“Dating for 3 years is a good relationship, we get along well and he likes me a lot. However, I am never satisfied with the love he gives me, I always want more, in fact I need more and I don't know what else to do so that my boyfriend gives me more love, affection and attention. Would you like tips to be more loved.? Reader, SP.
Imagine the scene, a woman tears her heart out and gives it to her boyfriend, and from that moment on he is responsible for pumping his heart and making it work, so he will have to guess his needs without respite and rest. The same situation happens when we put our happiness in the hands of others and we need each other to make us happy. It's not fair to each other to carry so much responsibility, besides, no one in this world knows more about our pains and needs than ourselves. A very simple example that I see constantly in the office are women who create expectations? Fanciful? in relation to her boyfriend (desire for surprise gifts, flowers, romanticism). The result is a woman who fantasizes too much and will always be frustrated. We have to admit that he has no crystal ball to know which bag out of the 5,000 in store you would like, so imagine knowing how best to take care of your heart. In addition, he already has his own life to take care of.
The woman who gives her heart to her mate creates a emotional dependence, that is if he leaves the heart will not be pumped and she will die. So that this does not happen the fear of loss becomes more constant. Charges and jealousy will come on the scene in desperate measure of saving the relationship and especially "the heart".
In response to the reader's email, I must say that there are no magic tips or formulas for other people to love us and give us more attention, because as has been said, each one has their own life and care. Interestingly, the need for more love resembles a drug addict who is always in need of more. or a binge eating where hunger is constant.

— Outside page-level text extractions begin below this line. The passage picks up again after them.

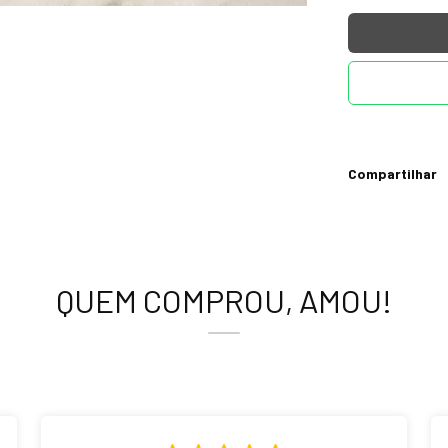
Compartilhar
QUEM COMPROU, AMOU!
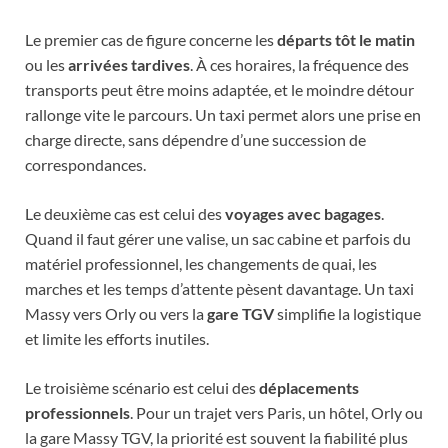
Le premier cas de figure concerne les
départs tôt le matin
ou les
arrivées tardives
. À ces horaires, la fréquence des
transports peut être moins adaptée, et le moindre détour
rallonge vite le parcours. Un taxi permet alors une prise en
charge directe, sans dépendre d’une succession de
correspondances.
Le deuxième cas est celui des
voyages avec bagages
.
Quand il faut gérer une valise, un sac cabine et parfois du
matériel professionnel, les changements de quai, les
marches et les temps d’attente pèsent davantage. Un taxi
Massy vers Orly ou vers la
gare TGV
simplifie la logistique
et limite les efforts inutiles.
Le troisième scénario est celui des
déplacements
professionnels
. Pour un trajet vers Paris, un hôtel, Orly ou
la gare Massy TGV, la priorité est souvent la fiabilité plus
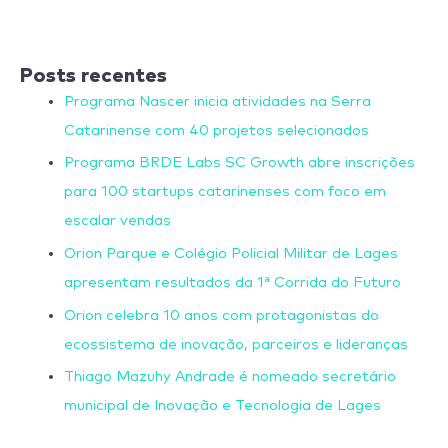
Posts recentes
Programa Nascer inicia atividades na Serra
Catarinense com 40 projetos selecionados
Programa BRDE Labs SC Growth abre inscrições
para 100 startups catarinenses com foco em
escalar vendas
Orion Parque e Colégio Policial Militar de Lages
apresentam resultados da 1ª Corrida do Futuro
Orion celebra 10 anos com protagonistas do
ecossistema de inovação, parceiros e lideranças
Thiago Mazuhy Andrade é nomeado secretário
municipal de Inovação e Tecnologia de Lages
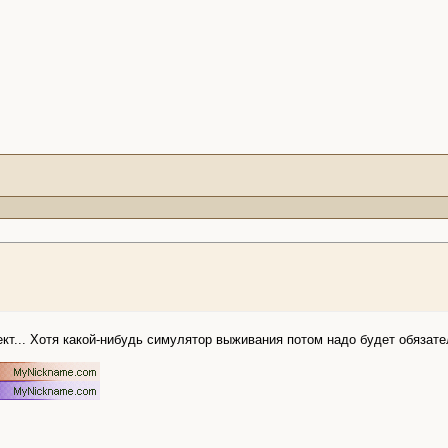
ект... Хотя какой-нибудь симулятор выживания потом надо будет обязат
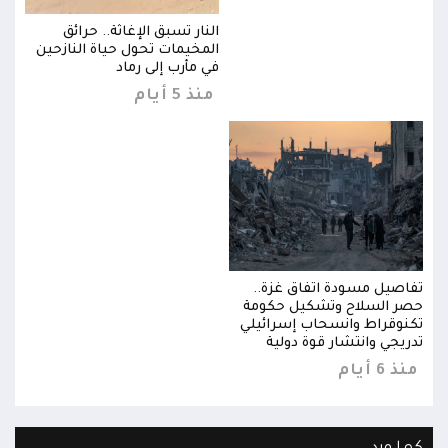
النار تسبق الإغاثة.. حرائق
ين
المخيمات تحول حياة النازحين
في مأرب إلى رماد
منذ 5 أيام
تفاصيل مسودة اتفاق غزة..
تفاص
حصر السلاح وتشكيل حكومة
حصر 
تكنوقراط وانسحاب إسرائيلي
تكنو
تدريجي وانتشار قوة دولية
تدري
منذ 6 أيام
منذ 6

In the case of emotional dependence the love It is never enough, and the only way to heal is to increase self-love and diminish the need for love from others. It is not easy, it is a long and sometimes painful work, but the result is independence, demonstrated in simple gestures. Let me give you an example: A dependent woman will always put the other woman first and gifts are often bought (please not to be missed). Last week, I heard an emotional report from a patient who, after three years in a difficult relationship, went to the mall for the first time and bought her an imported perfume. It sounds simple, unimportant, but anyone who suffers from addiction knows very well what I am talking about. By the way, I get a lot of emails from readers looking for help. Most are women with low (or not even) self-esteem who are subjected to bad relationships. It saddens me to say that many of these women live with violence (verbal / physical) and unfortunately cannot end the relationship. There is no point in having laws that protect women who suffer from maltreatment if she does not have the strength to report her partner, mainly because for many the fear of being alone and the fear of abandonment is greater than the physical pain of violence.
So again I repeat what I have been saying in all my texts: we need to love each other, and not a little love, it needs to be at least enough to know what is good for us or what is not nice. We cannot beg for love by accepting any kind of show of affection as the ideal kind of relationship. Love each other!
How To Make Your Partner Feel More Loved (November 2019).